Worldwide, there were 212 million cases of malaria in 2015, according to the World Health Organization. This dangerous feverish illness, which is carried by the Anopheles mosquito, killed 429,000 people in the same year.

Malaria can be very serious or fatal. It is contracted by a bite from a female mosquito that is infected with a Plasmodium parasite. The parasite does not harm the mosquito, but it is believed that it changes its behaviour, making it more likely to bite. Once the single-celled parasite has entered the human body, it heads for the liver where it matures and reproduces.

Some cases can be very serious or fatal and it is common for malaria patients to relapse several times before they recover. Symptoms include: fever with sweating and shivering, headache, muscle pain and vomiting.

If you think you have malaria, seek medical advice immediately.

1.       Chemoprophylaxis

There are a number of different anti-malarials, and your adviser at Canadian Travel Clinics will take details about your family and medical history (in complete confidence) and also about your destination to help make a recommendation. You may need to take a short course of tablets before you leave to ensure you do not have an adverse reaction. For this reason, it is a good idea to make your travel health appointment six to eight weeks beforehand.

For a multi-stop trip it can be tricky to work out when to stop and start your anti-malarials. A travel health nurse can help you work out a regime.

Malaria prophylaxis is about 90% effective, so you will need to back up your tablets with some mosquito-avoidance tactics, and these will help you to avoid other mosquito-borne illnesses such as yellow fever.

2.       Insect repellent

You can get three hours of protection from an insect repellent containing 20% DEET, though you may have to reapply more often if you are swimming or sweating a lot. Keep insect repellent out of your eyes and mouth, and away from any broken skin. The Government of Canada has advice on insect bite prevention.

3.       Dress against mosquitoes

Mosquitoes cannot bite through loose-fitting clothing with good limb coverage. Natural fibres can be treated with a bit of DEET – but keep it away from man-made fabrics because it can cause them to melt.

4.       Safer sleeping

When you pick your accommodation, avoid places near still water, which can harbour mosquito larvae. Look for well-maintained buildings with clear gutters and drains, too, and ask whether the rooms are treated. It’s worth checking the walls before you go to bed as this is where mosquitoes rest between feeds.

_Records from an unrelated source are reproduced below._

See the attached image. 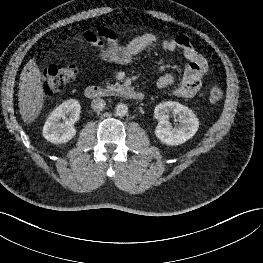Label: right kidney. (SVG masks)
Segmentation results:
<instances>
[{
	"label": "right kidney",
	"mask_w": 263,
	"mask_h": 263,
	"mask_svg": "<svg viewBox=\"0 0 263 263\" xmlns=\"http://www.w3.org/2000/svg\"><path fill=\"white\" fill-rule=\"evenodd\" d=\"M80 108L76 99L67 100L56 107L44 124V138L54 144L70 141L77 132L74 125L79 120Z\"/></svg>",
	"instance_id": "right-kidney-1"
}]
</instances>
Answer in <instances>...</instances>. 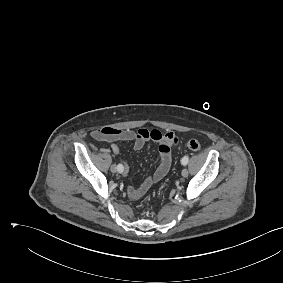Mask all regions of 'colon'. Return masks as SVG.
<instances>
[{
	"instance_id": "5ec220e1",
	"label": "colon",
	"mask_w": 283,
	"mask_h": 283,
	"mask_svg": "<svg viewBox=\"0 0 283 283\" xmlns=\"http://www.w3.org/2000/svg\"><path fill=\"white\" fill-rule=\"evenodd\" d=\"M187 147L193 151H199L201 149V144L196 139H190L186 143Z\"/></svg>"
}]
</instances>
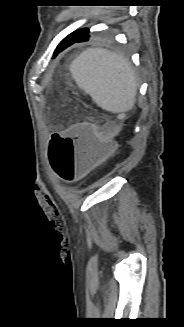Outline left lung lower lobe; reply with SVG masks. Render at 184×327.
<instances>
[{
	"mask_svg": "<svg viewBox=\"0 0 184 327\" xmlns=\"http://www.w3.org/2000/svg\"><path fill=\"white\" fill-rule=\"evenodd\" d=\"M78 30L72 32L67 37H65L57 46V48L54 51L53 57H56V55L64 50L65 48L69 47L70 45L74 43L84 42L89 40V34L81 36L78 34Z\"/></svg>",
	"mask_w": 184,
	"mask_h": 327,
	"instance_id": "1",
	"label": "left lung lower lobe"
}]
</instances>
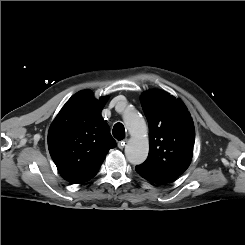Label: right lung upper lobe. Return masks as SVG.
<instances>
[{"label": "right lung upper lobe", "instance_id": "right-lung-upper-lobe-1", "mask_svg": "<svg viewBox=\"0 0 245 245\" xmlns=\"http://www.w3.org/2000/svg\"><path fill=\"white\" fill-rule=\"evenodd\" d=\"M107 97L94 98L89 91L72 96L63 106L48 133V148L61 176L84 183L93 178L108 151L116 147L101 111Z\"/></svg>", "mask_w": 245, "mask_h": 245}]
</instances>
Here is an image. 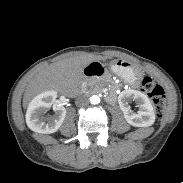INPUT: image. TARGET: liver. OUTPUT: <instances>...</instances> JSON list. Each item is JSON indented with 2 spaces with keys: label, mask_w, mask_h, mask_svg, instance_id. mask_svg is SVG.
<instances>
[{
  "label": "liver",
  "mask_w": 183,
  "mask_h": 183,
  "mask_svg": "<svg viewBox=\"0 0 183 183\" xmlns=\"http://www.w3.org/2000/svg\"><path fill=\"white\" fill-rule=\"evenodd\" d=\"M102 56L83 54L69 57L49 65L29 83L24 94L26 107L37 94L48 90L63 91L68 86H77L83 77L84 68L95 60H105Z\"/></svg>",
  "instance_id": "obj_1"
}]
</instances>
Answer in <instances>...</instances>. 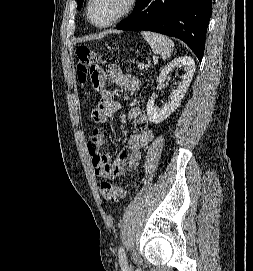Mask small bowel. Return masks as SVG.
Listing matches in <instances>:
<instances>
[{
	"instance_id": "small-bowel-1",
	"label": "small bowel",
	"mask_w": 253,
	"mask_h": 271,
	"mask_svg": "<svg viewBox=\"0 0 253 271\" xmlns=\"http://www.w3.org/2000/svg\"><path fill=\"white\" fill-rule=\"evenodd\" d=\"M98 76L99 100L91 111V118L96 123L107 124L121 109V104L114 99L112 91L107 87V81L130 92L136 91L140 83L137 77L124 74L115 65H108L105 70L99 68ZM127 116L134 120L137 132L128 138L125 147L114 160L101 152L105 144V134L101 129L95 128L86 143L87 154L98 177L114 179L126 170L134 169L141 158L140 150L154 138V132L148 125V118L139 107H132Z\"/></svg>"
}]
</instances>
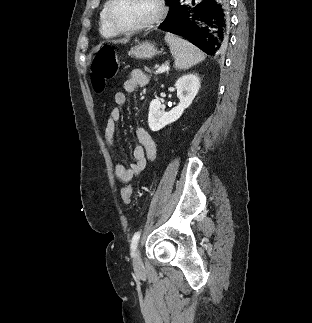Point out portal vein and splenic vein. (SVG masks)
I'll return each instance as SVG.
<instances>
[{"instance_id":"1","label":"portal vein and splenic vein","mask_w":312,"mask_h":323,"mask_svg":"<svg viewBox=\"0 0 312 323\" xmlns=\"http://www.w3.org/2000/svg\"><path fill=\"white\" fill-rule=\"evenodd\" d=\"M169 70L168 66H161V68H158L157 72L158 74H163V72H167Z\"/></svg>"}]
</instances>
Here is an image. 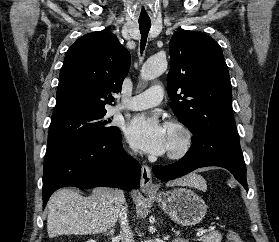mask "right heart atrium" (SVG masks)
<instances>
[{"mask_svg":"<svg viewBox=\"0 0 279 242\" xmlns=\"http://www.w3.org/2000/svg\"><path fill=\"white\" fill-rule=\"evenodd\" d=\"M136 149L135 148H133V147H131V149H130V154L132 155V156H135L136 155Z\"/></svg>","mask_w":279,"mask_h":242,"instance_id":"obj_1","label":"right heart atrium"}]
</instances>
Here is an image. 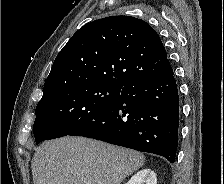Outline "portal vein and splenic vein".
I'll list each match as a JSON object with an SVG mask.
<instances>
[{
    "mask_svg": "<svg viewBox=\"0 0 224 184\" xmlns=\"http://www.w3.org/2000/svg\"><path fill=\"white\" fill-rule=\"evenodd\" d=\"M85 184H91L90 182H86Z\"/></svg>",
    "mask_w": 224,
    "mask_h": 184,
    "instance_id": "portal-vein-and-splenic-vein-1",
    "label": "portal vein and splenic vein"
}]
</instances>
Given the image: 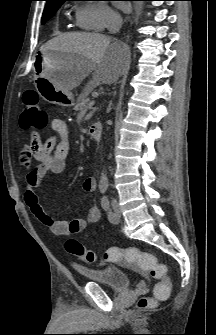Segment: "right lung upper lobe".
<instances>
[{
    "label": "right lung upper lobe",
    "mask_w": 216,
    "mask_h": 335,
    "mask_svg": "<svg viewBox=\"0 0 216 335\" xmlns=\"http://www.w3.org/2000/svg\"><path fill=\"white\" fill-rule=\"evenodd\" d=\"M47 3H46V6L47 5H52V4H57V3H63L64 1H67V0H45Z\"/></svg>",
    "instance_id": "cb5924a9"
}]
</instances>
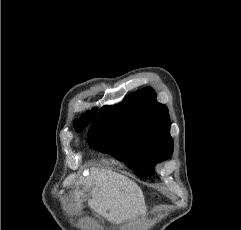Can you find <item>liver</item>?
<instances>
[{
	"mask_svg": "<svg viewBox=\"0 0 241 230\" xmlns=\"http://www.w3.org/2000/svg\"><path fill=\"white\" fill-rule=\"evenodd\" d=\"M91 199L88 205L109 221L118 222L132 214L143 213V194L129 178L107 169L95 168L90 174Z\"/></svg>",
	"mask_w": 241,
	"mask_h": 230,
	"instance_id": "liver-1",
	"label": "liver"
}]
</instances>
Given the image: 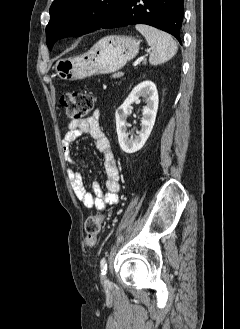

The most mosquito-proof sleeping space is an air-conditioned room with closed windows and doors. Window and door screens are helpful, but need to be in good repair. And finally, if bednets are present in a room, assume that they are needed and not just decoration! You may wish to carry your own mosquito net: there are a number of lightweight options on the market that are suitable for beds and for camping.

Always seek medical advice if you get a fever while in (or after being in) an area where malaria is a concern and let the doctor know where you have been.